Chicken Parmesan Spaghetti Marinara (Printable Version)

Crispy chicken breasts with marinara and cheese on spaghetti, blending savory Italian-American flavors.

# What You'll Need:

→ Chicken Parmesan

01 - 4 boneless, skinless chicken breasts
02 - 1 cup all-purpose flour
03 - 2 large eggs
04 - 2 tablespoons milk
05 - 1 1/2 cups Italian-style breadcrumbs
06 - 1/2 cup grated Parmesan cheese
07 - 1 teaspoon garlic powder
08 - 1 teaspoon dried oregano
09 - 1 teaspoon salt
10 - 1/2 teaspoon black pepper
11 - 1/4 cup olive oil for frying
12 - 1 1/2 cups marinara sauce
13 - 1 1/2 cups shredded mozzarella cheese
14 - 1/4 cup chopped fresh basil (optional)

→ Spaghetti Marinara

15 - 12 ounces spaghetti
16 - 1 1/2 cups marinara sauce
17 - 1 tablespoon olive oil
18 - Salt to taste

# Directions:

01 - Preheat the oven to 400°F and line a baking sheet with parchment paper or lightly grease it.
02 - Place chicken breasts between two sheets of plastic wrap and pound to an even thickness of 1/2 inch.
03 - Arrange three shallow dishes: flour in the first, whisked eggs with milk in the second, and a mixture of breadcrumbs, Parmesan, garlic powder, oregano, salt, and pepper in the third.
04 - Dredge each chicken breast in flour, shaking off excess. Dip into the egg mixture, then coat thoroughly with the breadcrumb mixture, pressing gently to adhere.
05 - Heat olive oil in a large skillet over medium-high heat. Fry chicken for 3 to 4 minutes per side until golden brown. Transfer to the prepared baking sheet.
06 - Spoon 2 to 3 tablespoons marinara sauce over each chicken breast, then top evenly with shredded mozzarella cheese.
07 - Bake in the oven for 15 to 18 minutes until cheese is melted and bubbly and the chicken reaches an internal temperature of 165°F.
08 - Bring a large pot of salted water to a boil and cook spaghetti according to package directions until al dente.
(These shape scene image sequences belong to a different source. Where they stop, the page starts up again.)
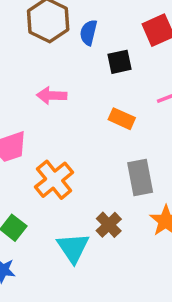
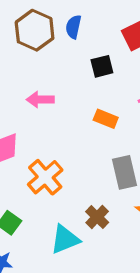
blue semicircle: (89, 32) -> (73, 27), moved
cyan triangle: (73, 248) -> (65, 239), turned 44

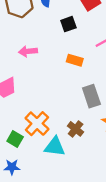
orange cross: (45, 177) -> (37, 124), moved
cyan triangle: (65, 239) -> (55, 147), turned 35

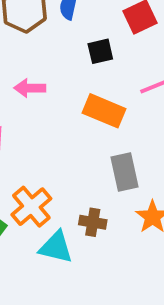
orange rectangle: (75, 60) -> (104, 111), size x1.5
brown cross: (76, 129) -> (93, 222), turned -35

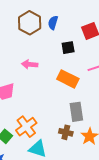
brown cross: (93, 222) -> (66, 132), moved

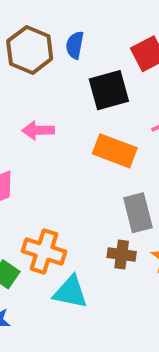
black square: (68, 48) -> (109, 90), size x1.5
orange cross: (26, 127) -> (44, 251), turned -30

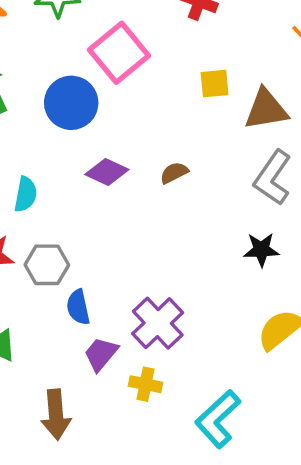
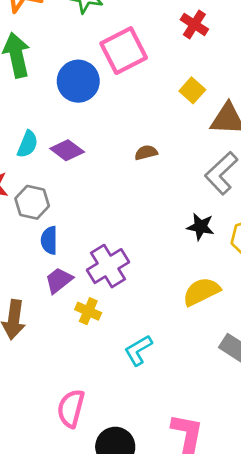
yellow square: (215, 84) -> (192, 90), turned 35
purple diamond: (107, 172) -> (67, 150), moved
cyan L-shape: (218, 419) -> (138, 350), size x0.7

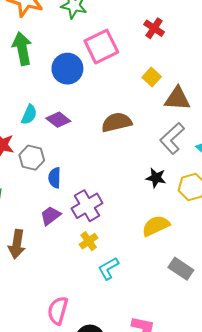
brown semicircle: (146, 153) -> (117, 122), size x1.8
blue semicircle: (49, 240) -> (55, 178), moved
yellow cross: (88, 311) -> (89, 241), moved, turned 30

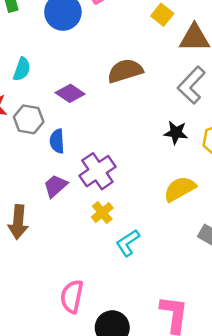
purple diamond: (58, 120) -> (70, 93), moved

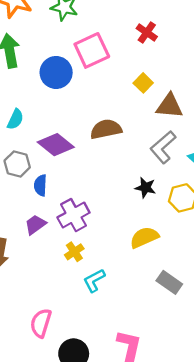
purple diamond: (70, 93) -> (56, 145), size x1.4

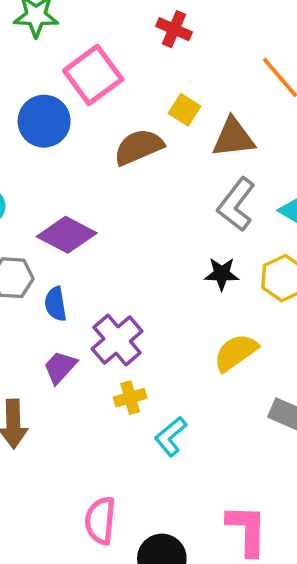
brown semicircle: (106, 129) -> (139, 147), moved
yellow cross: (74, 252) -> (130, 398), turned 30

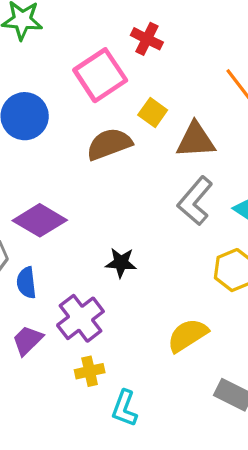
pink square: (93, 75) -> (100, 75), moved
black star: (222, 274) -> (121, 263), moved
cyan L-shape: (171, 436) -> (124, 408), turned -33

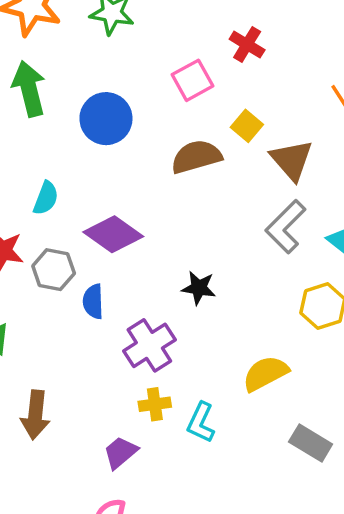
pink square: (100, 75) -> (193, 80), size x0.7
brown triangle: (196, 140) -> (292, 160), turned 48
purple trapezoid: (27, 340) -> (120, 452), moved
cyan L-shape: (124, 408) -> (201, 423), moved

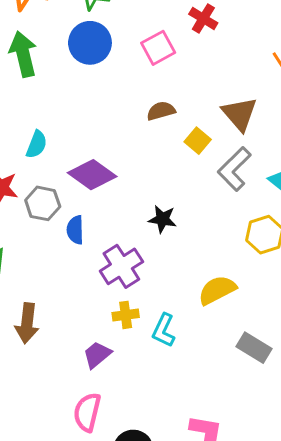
blue circle: (106, 119) -> (90, 43), moved
yellow square: (247, 126) -> (198, 141), moved
brown semicircle: (196, 157) -> (161, 111), size x0.7

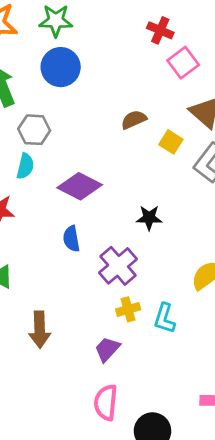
pink square: (158, 48) -> (183, 63), moved
gray hexagon: (43, 203) -> (34, 130), moved

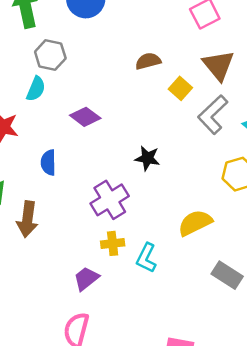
purple diamond: (80, 186) -> (85, 117), size x0.7
blue semicircle: (71, 239) -> (48, 162), moved
brown arrow: (40, 330) -> (27, 219), moved

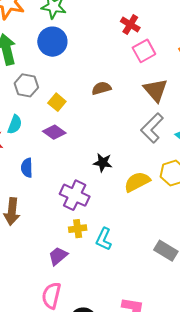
yellow square: (180, 88) -> (57, 102), moved
cyan semicircle: (36, 89) -> (15, 124), moved
purple cross: (110, 200) -> (75, 195), turned -32
yellow semicircle: (195, 223) -> (137, 182), moved

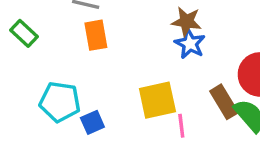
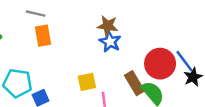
yellow square: (157, 100) -> (87, 82), size x0.7

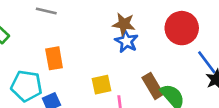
orange rectangle: (43, 36) -> (54, 58), moved
red circle: (160, 64) -> (182, 28), moved

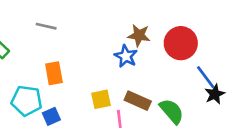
brown star: (124, 24) -> (139, 35), moved
brown rectangle: (153, 86) -> (138, 101), moved, turned -35

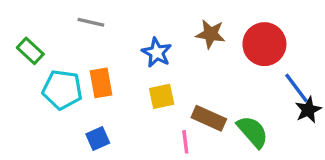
blue star: (126, 56) -> (157, 53), moved
yellow square: (101, 99) -> (162, 96), moved
cyan pentagon: (27, 101) -> (62, 90), moved

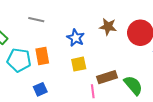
brown rectangle: (209, 118) -> (107, 77), turned -42

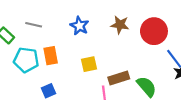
gray line: (36, 20) -> (34, 25), moved
blue star: (76, 38) -> (79, 26), moved

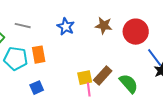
yellow square: (89, 64) -> (85, 78), moved
brown rectangle: (119, 78) -> (103, 76), turned -30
Drain and toss with olive oil and 1 1/2 cups marinara sauce.
09 - Divide spaghetti among plates, place a chicken breast on top, and garnish with fresh basil if desired.

# Expert Tips:

01 -
  • The chicken stays juicy inside while the coating gets shatteringly crisp, no soggy breading here.
  • It looks impressive enough for company but uses ingredients you probably already have on hand.
  • Leftovers reheat beautifully and make the best sandwiches the next day.
02 -
  • Don't skip pounding the chicken or you'll end up with thick parts that are still raw when the thin parts are overcooked.
  • Let the oil get hot before adding the chicken or the breading will absorb it and turn greasy instead of crisp.
  • Use a meat thermometer to check for 165 degrees, guessing by sight alone is how you end up with dry, rubbery chicken.
03 -
  • Press the breadcrumb mixture firmly onto the chicken and let it rest for five minutes before frying so the coating sets and stays put.
  • Use a mix of mozzarella and fontina for a creamier, more complex cheese pull.
  • Make extra marinara and freeze it in portions so you always have some ready for a quick weeknight version of this dish.